[TASK STATEMENT]
Please return all lines from the records below that include the string "timp".

Stored data entries
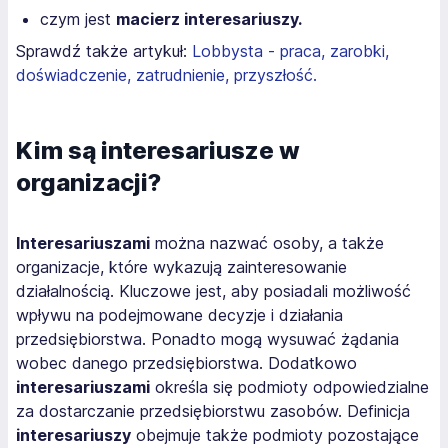
czym jest
macierz interesariuszy.
Sprawdź także artykuł:
Lobbysta - praca, zarobki,
doświadczenie, zatrudnienie, przyszłość.
Kim są interesariusze w
organizacji?
Interesariuszami
można nazwać osoby, a także
organizacje, które wykazują zainteresowanie
działalnością. Kluczowe jest, aby posiadali możliwość
wpływu na podejmowane decyzje i działania
przedsiębiorstwa. Ponadto mogą wysuwać żądania
wobec danego przedsiębiorstwa. Dodatkowo
interesariuszami
określa się podmioty odpowiedzialne
za dostarczanie przedsiębiorstwu zasobów. Definicja
interesariuszy
obejmuje także podmioty pozostające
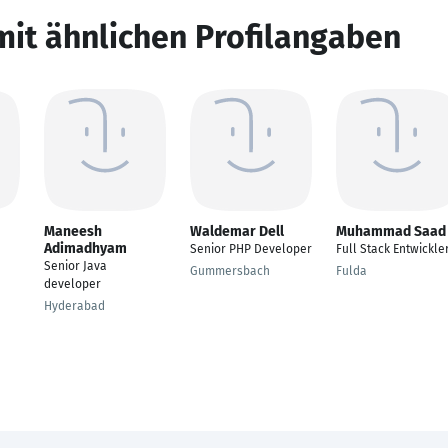
mit ähnlichen Profilangaben
Maneesh
Waldemar Dell
Muhammad Saad
Adimadhyam
Senior PHP Developer
Full Stack Entwickle
Senior Java
Gummersbach
Fulda
developer
Hyderabad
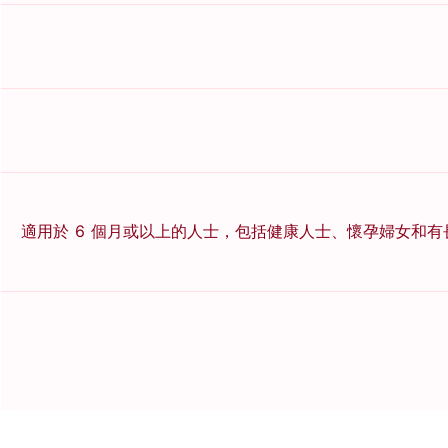
適用於 6 個月或以上的人士，包括健康人士、懷孕婦女和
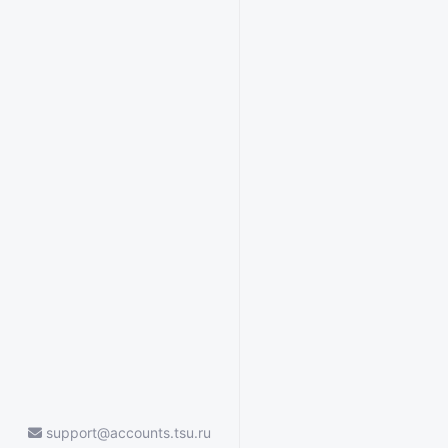
support@accounts.tsu.ru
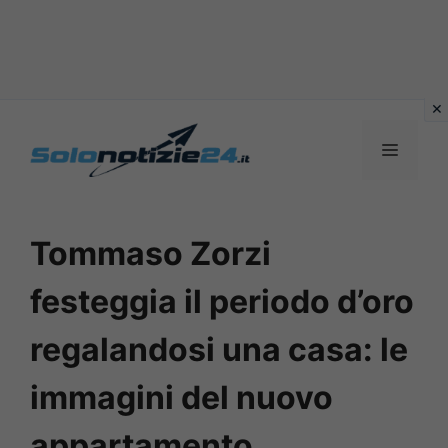
Vai
al
MENU
contenuto
Tommaso Zorzi
festeggia il periodo d’oro
regalandosi una casa: le
immagini del nuovo
appartamento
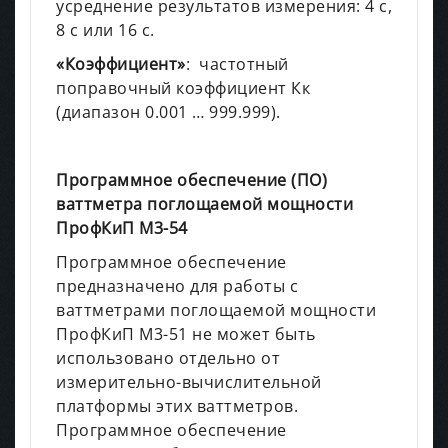
усреднение результатов измерения: 4 с,
8 с или 16 с.
«Коэффициент»
: частотный
поправочный коэффициент Кк
(диапазон 0.001 … 999.999).
Программное обеспечение (ПО)
ваттметра поглощаемой мощности
ПрофКиП М3-54
Программное обеспечение
предназначено для работы с
ваттметрами поглощаемой мощности
ПрофКиП М3-51 не может быть
использовано отдельно от
измерительно-вычислительной
платформы этих ваттметров.
Программное обеспечение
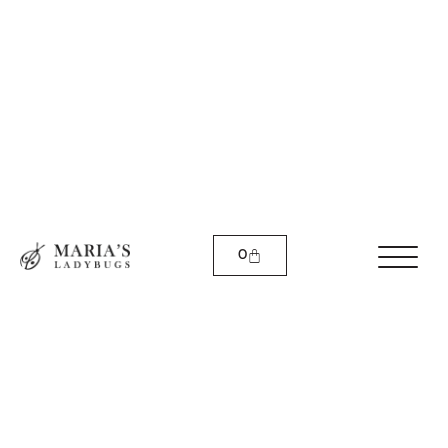
Be different
with us
Bijuteriile sunt un lucru personal, spun o poveste
despre tine. Bun venit în universul Maria's
0
Ladybugs unde tu ai libertatea de a crea
bijuteriile care îți capturează esența.
vezi bijuterii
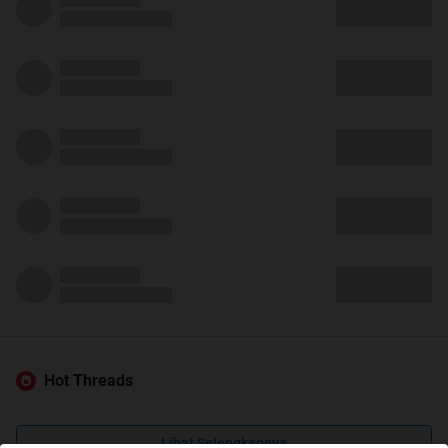
Hot Threads
Lihat Selengkapnya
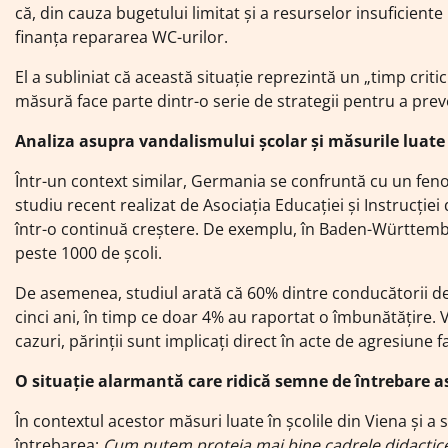
că, din cauza bugetului limitat și a resurselor insuficient
finanța repararea WC-urilor.
El a subliniat că această situație reprezintă un „timp crit
măsură face parte dintr-o serie de strategii pentru a prev
Analiza asupra vandalismului școlar și măsurile luate
Într-un context similar, Germania se confruntă cu un feno
studiu recent realizat de Asociația Educației și Instrucție
într-o continuă creștere. De exemplu, în Baden-Württemberg
peste 1000 de școli.
De asemenea, studiul arată că 60% dintre conducătorii de 
cinci ani, în timp ce doar 4% au raportat o îmbunătățire. V
cazuri, părinții sunt implicați direct în acte de agresiune f
O situație alarmantă care ridică semne de întrebare a
În contextul acestor măsuri luate în școlile din Viena și 
întrebarea:
Cum putem proteja mai bine cadrele didactic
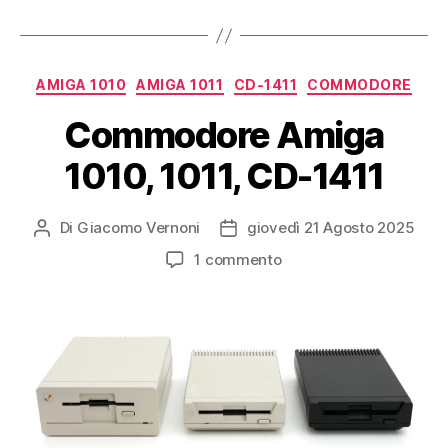
il
Commodore
64”
Categorie
AMIGA 1010
AMIGA 1011
CD-1411
COMMODORE
Commodore Amiga
1010, 1011, CD-1411
Di
Giacomo Vernoni
giovedì 21 Agosto 2025
Autore
Data
articolo
dell'articolo
su
1 commento
Commodore
Amiga
1010,
1011,
CD-
1411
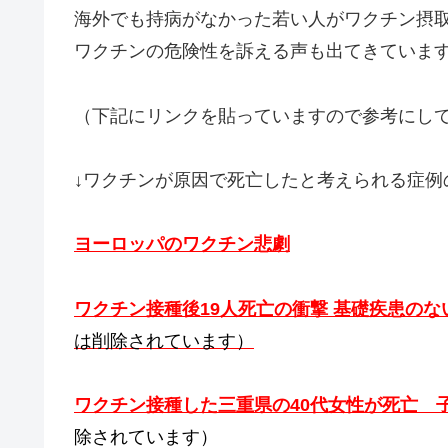
海外でも持病がなかった若い人がワクチン摂
ワクチンの危険性を訴える声も出てきていま
（下記にリンクを貼っていますので参考にし
↓ワクチンが原因で死亡したと考えられる症例
ヨーロッパのワクチン悲劇
ワクチン接種後19人死亡の衝撃 基礎疾患のな
は削除されています）
ワクチン接種した三重県の40代女性が死亡 
除されています）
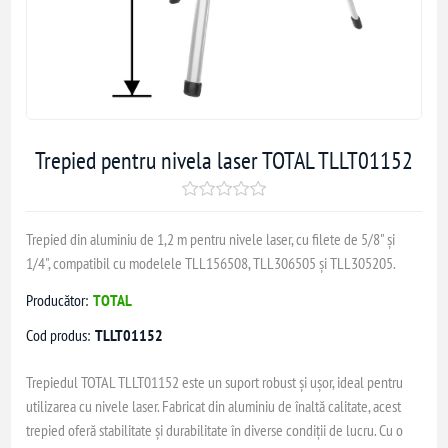
Trepied pentru nivela laser TOTAL TLLT01152
Trepied din aluminiu de 1,2 m pentru nivele laser, cu filete de 5/8" și
1/4", compatibil cu modelele TLL156508, TLL306505 și TLL305205.
Producător:
TOTAL
Cod produs:
TLLT01152
Trepiedul TOTAL TLLT01152 este un suport robust și ușor, ideal pentru
utilizarea cu nivele laser. Fabricat din aluminiu de înaltă calitate, acest
trepied oferă stabilitate și durabilitate în diverse condiții de lucru. Cu o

[THE COMPLETED TASK]
El a subliniat că această situație reprezintă un „timp crit
cinci ani, în timp ce doar 4% au raportat o îmbunătățire. V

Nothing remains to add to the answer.